Introducing CedarDB

published on 2024/05/30

Despite configuring PostgreSQL to use as many CPU cores as it wants, it only makes use of 10 cores at a time. In contrast, CedarDB is able to utilize all CPU cores from the very first to the very last second of the query (even in cases where it is not the same second). Although important, parallel algorithms and data structures alone are not enough. The available CPUs also need to be distributed fairly between tasks. Our scheduler automatically adapts to new tasks coming in and scales the degree of parallelism of older tasks up or down as needed. This ensures that short-running and interactive tasks can complete quickly without starving complex long-running tasks.

CedarDB

Another day, another new DB.

This section The Techonology behind CedarDB is interesting

Modern servers usually come with a few dozen to a hundred CPU cores. Database systems have traditionally used inter-query-parallelism to make use of all cores (i.e., each query is executed by its own core). All modern database systems also use intra-query-parallelism (i.e., each query is processed by multiple cores in parallel), which is especially important when issuing few but very compute-intensive analytical queries. However, even this approach quickly runs into Amdahl’s Law: The more cores one has available, the harder it becomes to keep all of them busy.

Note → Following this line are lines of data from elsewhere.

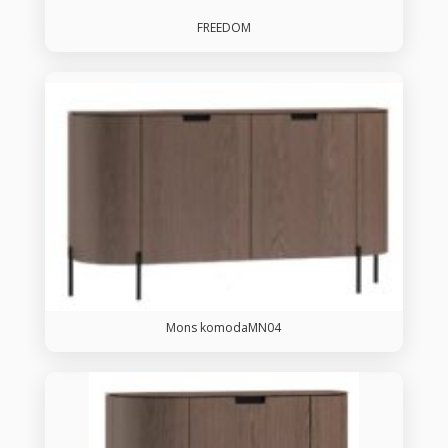
FREEDOM
Mons komodaMN04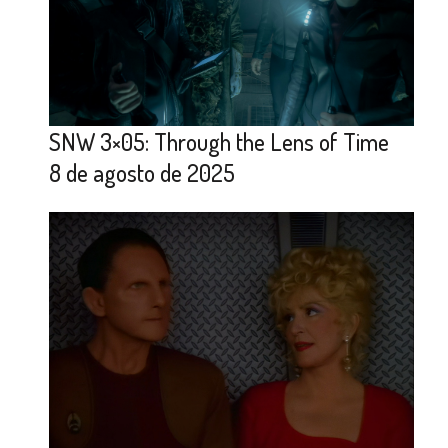
SNW 3×05: Through the Lens of Time
8 de agosto de 2025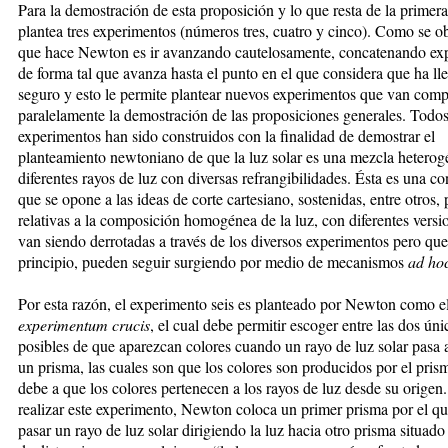
Para la demostración de esta proposición y lo que resta de la prime
plantea tres experimentos (números tres, cuatro y cinco). Como se ob
que hace Newton es ir avanzando cautelosamente, concatenando ex
de forma tal que avanza hasta el punto en el que considera que ha ll
seguro y esto le permite plantear nuevos experimentos que van com
paralelamente la demostración de las proposiciones generales. Todos
experimentos han sido construidos con la finalidad de demostrar el
planteamiento newtoniano de que la luz solar es una mezcla heterog
diferentes rayos de luz con diversas refrangibilidades. Ésta es una c
que se opone a las ideas de corte cartesiano, sostenidas, entre otros
relativas a la composición homogénea de la luz, con diferentes versi
van siendo derrotadas a través de los diversos experimentos pero que
principio, pueden seguir surgiendo por medio de mecanismos
ad ho
Por esta razón, el experimento seis es planteado por Newton como e
experimentum crucis
, el cual debe permitir escoger entre las dos ún
posibles de que aparezcan colores cuando un rayo de luz solar pasa a
un prisma, las cuales son que los colores son producidos por el pris
debe a que los colores pertenecen a los rayos de luz desde su origen.
realizar este experimento, Newton coloca un primer prisma por el q
pasar un rayo de luz solar dirigiendo la luz hacia otro prisma situado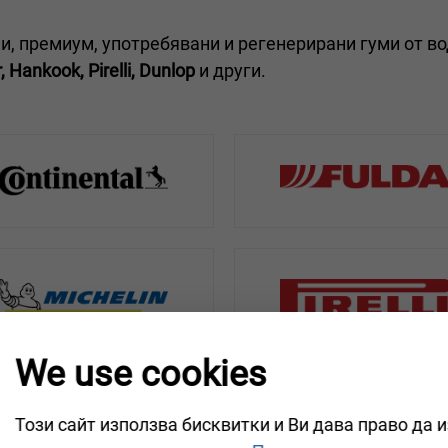
 премиум, употребявани и регенерирани гуми от в
 Hankook, Pirelli, Dunlop
и други.
We use cookies
Този сайт използва бисквитки и Ви дава право да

CedarDB innovates by implementing morsel-driven parallelism. It divides each query into many morsels of a few thousand tuples each. Whenever a CPU core is done with its current job, it grabs a new morsel, i.e., a small chunk of data waiting to be processed. Since many more morsels are waiting to be processed than CPU cores, CedarDB can ensure that all cores stay busy until the end, as shown in the above picture.